I will no longer ignore or betray my intuition simply because I want to see the goodness in people. If I do not feel love in a person, it is because it is not there and I will not project my own love onto them. This does not mean they are bad; it simply means I will no longer see myself in them.
This Ramadan reminded me of who I am. It restored my identity and released the identities and habits I had attached to myself when I felt lost, broken, or unloved.
I want to tell you that, so can you. Go to the root of your pain. Most times it is unconscious, but you must be gentle with yourself, trace the pain, be honest with it, love it, heal it, and release it. The same way I can break patterns, some passed down, some learned, so can you.

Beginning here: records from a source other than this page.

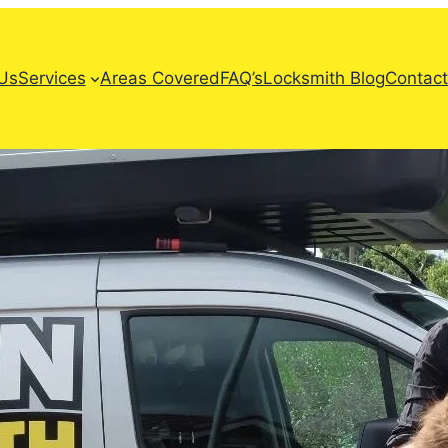
Us
Services
Areas Covered
FAQ’s
Locksmith Blog
Contact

It asks for humility, the willingness to admit “I am still growing,” and to release the need to appear right in exchange for the commitment to be real.
It is built through consistency, not grand gestures, but quiet, repeated choices that slowly close the gap between knowing and being.
And when we fall, as we will, alignment is found in returning. Again and again.
Until one day, belief is no longer something we say, but something we are. Otherwise, what remains is only the appearance of faith without its essence.
The hypocrisy of the soul, the tongue, and the mind.
Come home to your heart, to your soul, to your truth.